• **TASK ITEM**
Pictures are to be left out. Return exactly the lines below from the one with "различными психическими процессами." up to and including the one with "glissées dans les cheveux".

• **DATA SHOWN**

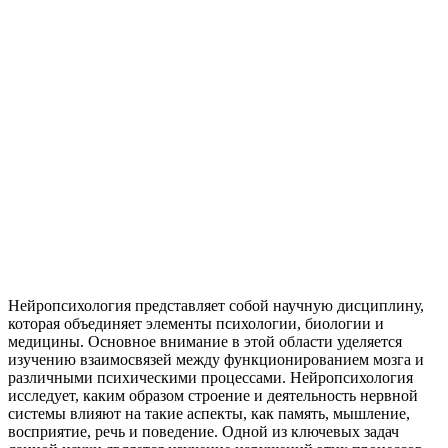
Нейропсихология представляет собой научную дисциплину,
которая объединяет элементы психологии, биологии и
медицины. Основное внимание в этой области уделяется
изучению взаимосвязей между функционированием мозга и
различными психическими процессами. Нейропсихология
исследует, каким образом строение и деятельность нервной
системы влияют на такие аспекты, как память, мышление,
восприятие, речь и поведение. Одной из ключевых задач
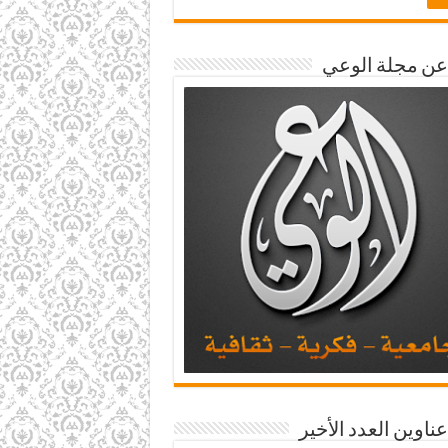
 عن مجلة الوعي
عناوين العدد الأخير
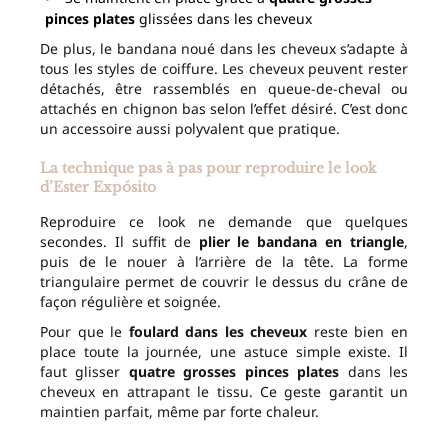
pinces plates
glissées dans les cheveux
De plus, le bandana noué dans les cheveux s’adapte à
tous les styles de coiffure. Les cheveux peuvent rester
détachés, être rassemblés en queue-de-cheval ou
attachés en chignon bas selon l’effet désiré. C’est donc
un accessoire aussi polyvalent que pratique.
La technique pas à pas pour reproduire le look
d’Ester Expósito
Reproduire ce look ne demande que quelques
secondes. Il suffit de
plier le bandana en triangle
,
puis de le nouer à l’arrière de la tête. La forme
triangulaire permet de couvrir le dessus du crâne de
façon régulière et soignée.
Pour que le
foulard dans les cheveux
reste bien en
place toute la journée, une astuce simple existe. Il
faut glisser
quatre grosses pinces plates
dans les
cheveux en attrapant le tissu. Ce geste garantit un
maintien parfait, même par forte chaleur.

• **SOLUTION TO THE EXERCISE**
различными психическими процессами. Нейропсихология
исследует, каким образом строение и деятельность нервной
системы влияют на такие аспекты, как память, мышление,
восприятие, речь и поведение. Одной из ключевых задач
 عن مجلة الوعي
عناوين العدد الأخير
pinces plates
glissées dans les cheveux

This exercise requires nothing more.